Q89 Bob Russell: Well, we hope that
the Essex police and the other police forces remain. Minister,
in the last 10 years there has been an increase in the number
of police officers, there is no question about that, but you will
also be aware that, when it comes to roads policing, the number
of police officers dedicated to roads policing has gone down by,
I think, about 1,500 if I remember a parliamentary answer I had
a few days ago correctly, so there is that issue, that roads policing
has gone down. Also, your colleagues in the Ministry of Defence
have been reducing the number of MoD police officers across the
country which has obviously had an impact on the civilian police.
Would you like to comment on those two areas please.
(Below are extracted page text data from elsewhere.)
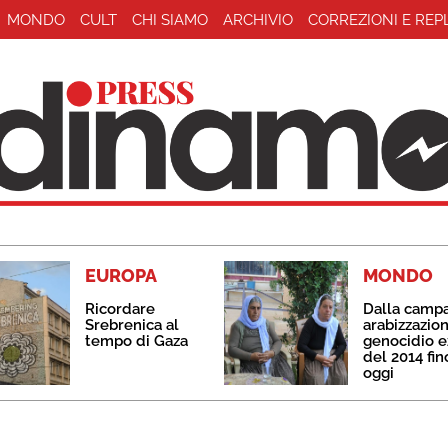
MONDO
CULT
CHI SIAMO
ARCHIVIO
CORREZIONI E REP
EUROPA
MONDO
Ricordare
Dalla camp
Srebrenica al
arabizzazion
tempo di Gaza
genocidio e
del 2014 fin
oggi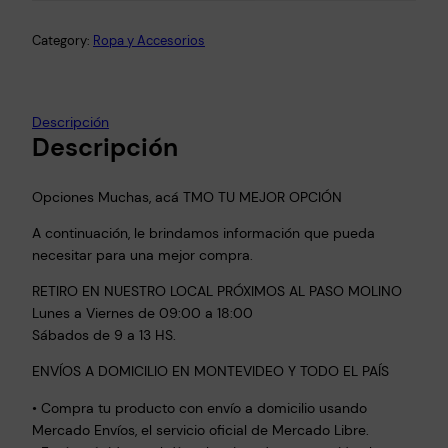
p
e
Category:
Ropa y Accesorios
r
a
H
Descripción
o
Descripción
m
b
Opciones Muchas, acá TMO TU MEJOR OPCIÓN
r
e
A continuación, le brindamos información que pueda
M
necesitar para una mejor compra.
u
RETIRO EN NUESTRO LOCAL PRÓXIMOS AL PASO MOLINO
j
Lunes a Viernes de 09:00 a 18:00
e
Sábados de 9 a 13 HS.
r
I
ENVÍOS A DOMICILIO EN MONTEVIDEO Y TODO EL PAÍS
n
• Compra tu producto con envío a domicilio usando
f
Mercado Envíos, el servicio oficial de Mercado Libre.
l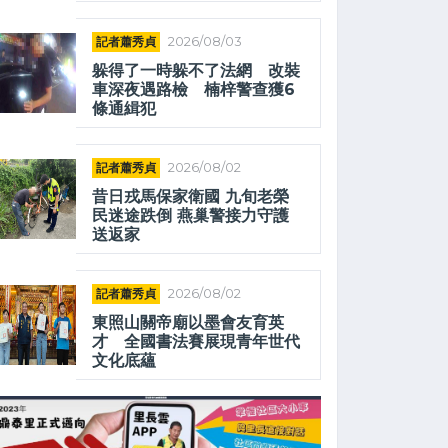
記者蕭秀貞
2026/08/03
躲得了一時躲不了法網 改裝
車深夜遇路檢 楠梓警查獲6
條通緝犯
記者蕭秀貞
2026/08/02
昔日戎馬保家衛國 九旬老榮
民迷途跌倒 燕巢警接力守護
送返家
記者蕭秀貞
2026/08/02
東照山關帝廟以墨會友育英
才 全國書法賽展現青年世代
文化底蘊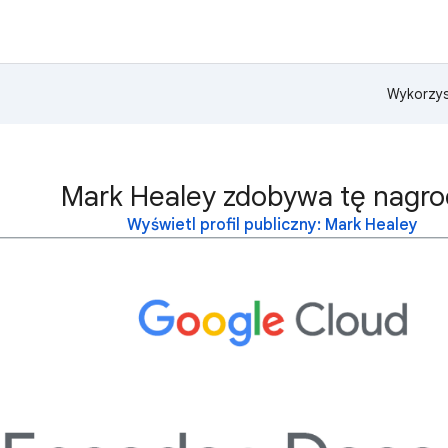
Wykorzys
Mark Healey zdobywa tę nagro
Wyświetl profil publiczny: Mark Healey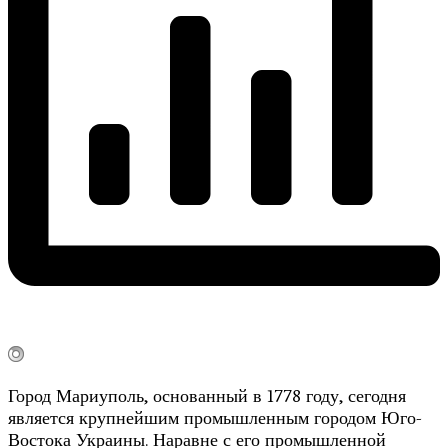
Город Мариуполь, основанный в 1778 году, сегодня
является крупнейшим промышленным городом Юго-
Востока Украины. Наравне с его промышленной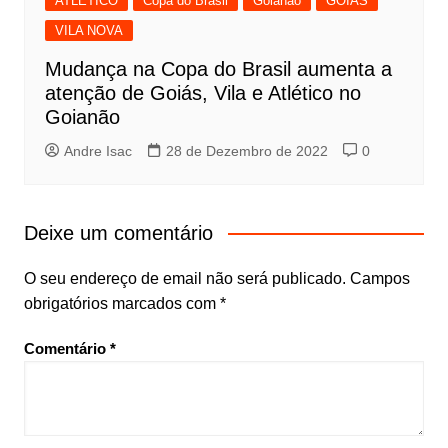
ATLÉTICO
Copa do Brasil
Goianão
GOIÁS
VILA NOVA
Mudança na Copa do Brasil aumenta a
atenção de Goiás, Vila e Atlético no
Goianão
Andre Isac
28 de Dezembro de 2022
0
Deixe um comentário
O seu endereço de email não será publicado.
Campos
obrigatórios marcados com
*
Comentário
*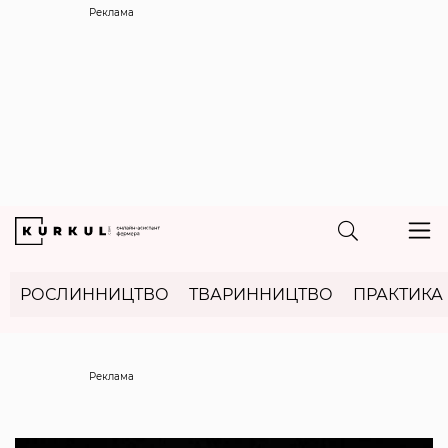
Реклама
РОСЛИННИЦТВО
ТВАРИННИЦТВО
ПРАКТИКА
Реклама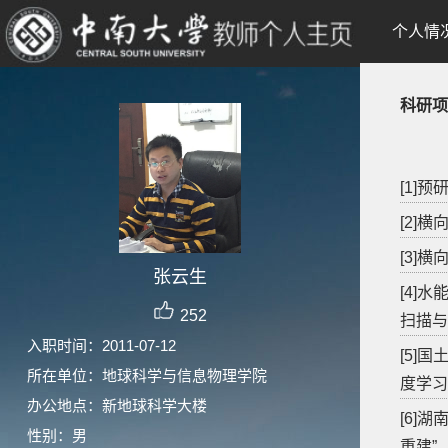
个人情
科研项
[1]预研
[2]
[3]
张云生
[4]
252
扫描与
入职时间：2011-07-12
[5]
所在单位：地球科学与信息物理学院
度学习
办公地点：新地球科学大楼
[6]
性别：男
重建”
Mr McNulty: I think it is a slightly
mixed picture in terms of roads policing. Much of it is done more
and more by local forces, but not dedicated road police officers.
There is an issue around protective services where most people
dwelt on counter-terrorism, murder and things, but strategic roads
policing was part of that. Ned Hughes from South Yorkshire was
the ACPO lead and we have discussed it with him. We put, for the
first time, I think, last November, roads policing back into the
National Community Safety Plan as a key issue and it is, in keeping
with other elements of protective services, an area for debate
and discussion across forces. The minor roads issue, where there
were never road traffic police doing it, is more and more being
done by local police, but you are right, there is still a huge
issue around the trunk road network, how our forces collaborate,
an increasing use perhaps of automatic number plate recognition
and those sorts of elements. On the second point, without blaming
the Committee, had we got to, which I was very anxious to do,
your question at the last Home Office questions, I was going to
say that I am very happy for yourself and others who have that
MoDP concern in garrison towns and things like that to come and
see me to talk about it rather than deliberate on it now because
I do not think there is an issue there from our perspective, but,
if it is one that we need to explore in terms of MoD and regular
forces, I am very happy to have that meeting.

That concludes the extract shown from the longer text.